Teatro on-line: de paliativo a novos formatos duradouros
Atores e casas de espetáculo se reinventam para seguirem adiante
O setor artístico foi um dos mais afetados pela pandemia do novo coronavírus. O teatro, como a arte do encontro, ficou impedido de exercer as suas funções, com impactos tanto nas casas de espetáculos, quanto na atividade de atores, diretores, produtores etc. Assim, foram necessárias mudanças e adaptações para um possível “novo normal”.
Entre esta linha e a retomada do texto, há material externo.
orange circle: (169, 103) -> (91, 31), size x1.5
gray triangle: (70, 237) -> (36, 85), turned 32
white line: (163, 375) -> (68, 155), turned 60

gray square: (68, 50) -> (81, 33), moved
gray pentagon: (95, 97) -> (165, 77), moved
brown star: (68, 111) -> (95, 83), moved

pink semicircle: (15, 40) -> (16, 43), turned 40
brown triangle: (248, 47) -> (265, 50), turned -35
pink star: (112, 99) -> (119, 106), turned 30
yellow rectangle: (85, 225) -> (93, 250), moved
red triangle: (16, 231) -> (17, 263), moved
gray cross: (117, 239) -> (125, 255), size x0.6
Para Andréia Cevidanes, professora de teatro há mais de 20 anos, diretora e atriz, a tecnologia possibilitou a continuidade da profissão. “É preciso continuar trabalhando, aí a gente vai descobrindo novas formas. Quem pode parar?”. A professora produziu uma peça pelo Zoom e teve uma ótima experiência, porém ressalta que nem se compara ao presencial.
O ator Rodrigo Ferraro, que também trabalhou em uma peça online, considera que “é uma nova possibilidade de trabalho, uma nova experiência. E cada nova experiência só agrega ao trabalho do ator”. Ele aponta as redes sociais como uma forma de divulgação das peças online, mas que também pode ser usada pelo próprio ator para divulgar seu trabalho.
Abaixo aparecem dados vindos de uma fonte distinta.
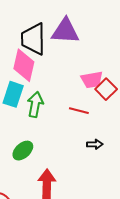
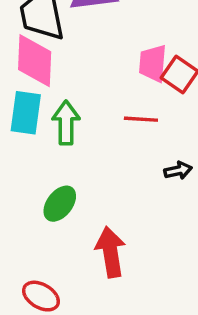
pink trapezoid: (92, 80) -> (153, 63), turned 115

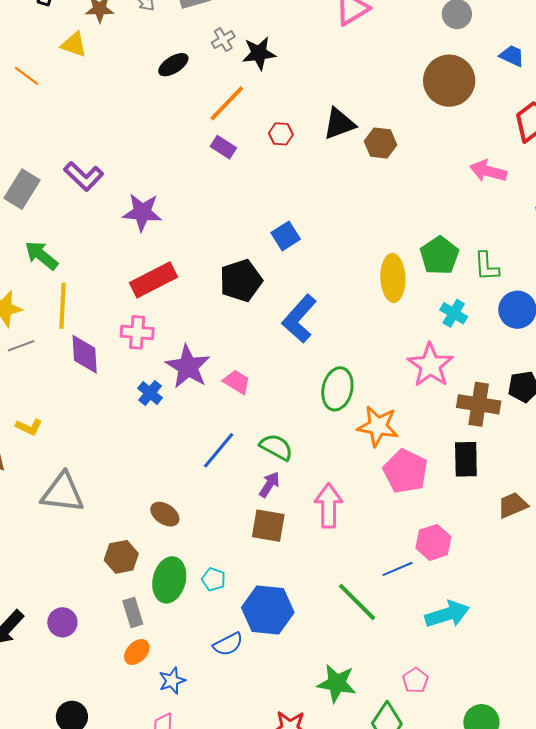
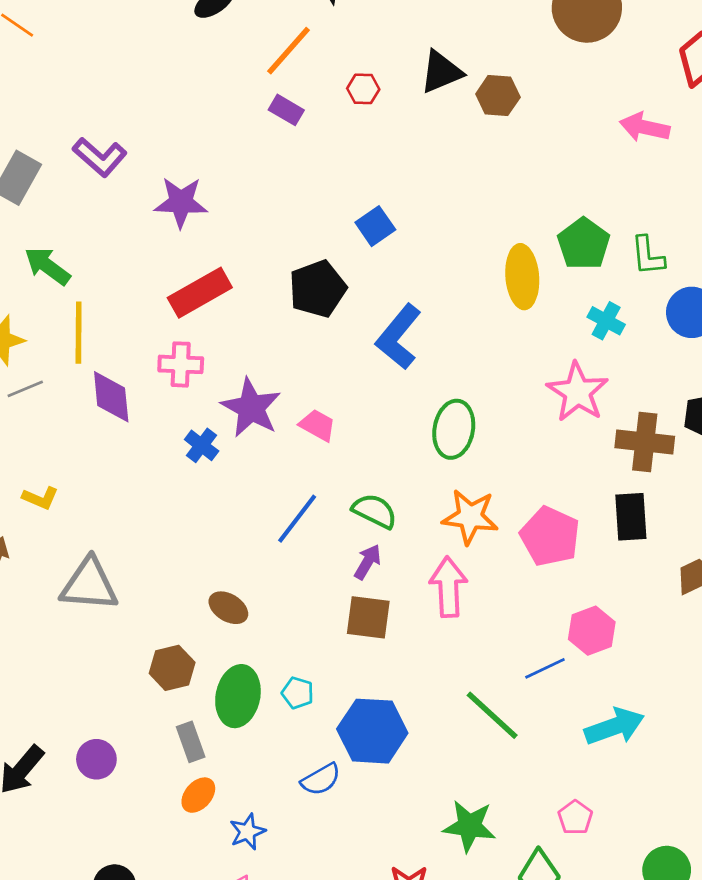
orange star: (378, 426) -> (470, 517), moved

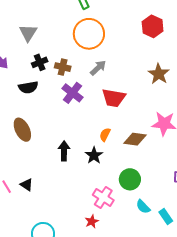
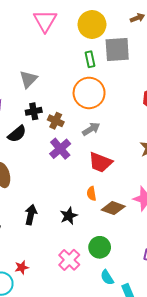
black semicircle: (28, 87) -> (17, 134), turned -42
orange semicircle: (105, 135) -> (91, 194), moved, turned -48
black arrow: (64, 151) -> (31, 215), moved
red star: (92, 221) -> (22, 267), moved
É importante ressaltar que, mesmo antes da pandemia, o teatro já sofria com falta de incentivos públicos e com a presença de públicos reduzidos. Para Tuila Jost, atriz, diretora e jornalista, o que faz as pessoas irem pouco ao teatro está relacionado a duas questões principais: a falta de reconhecimento do teatro e a sua elitização. “Temos esses dois lados: uma convenção social de que o teatro é quase sempre amador, como se você só fosse profissional da área quando está na televisão; e a questão dos custos, a falta de incentivo, de patrocínios e apoios financeiros”.
Tulia produziu uma websérie no Instagram, “Novelos”, gravada toda terça-feira, em ‘takes’ únicos, para que o público tenha a sensação mais próxima do teatro possível. A motivação veio da insegurança de não ter nenhuma perspectiva de quando poderia voltar ao palco e ao público. Para a diretora, vivemos em uma sociedade com pouco espaço para a potência da arte. “A pandemia trouxe um novo lugar de ver o mundo. As pessoas se deram conta do valor da arte: ‘O que seria da pandemia se nós não tivéssemos um livro pra ler, uma música pra escutar, um filme para assistir?’.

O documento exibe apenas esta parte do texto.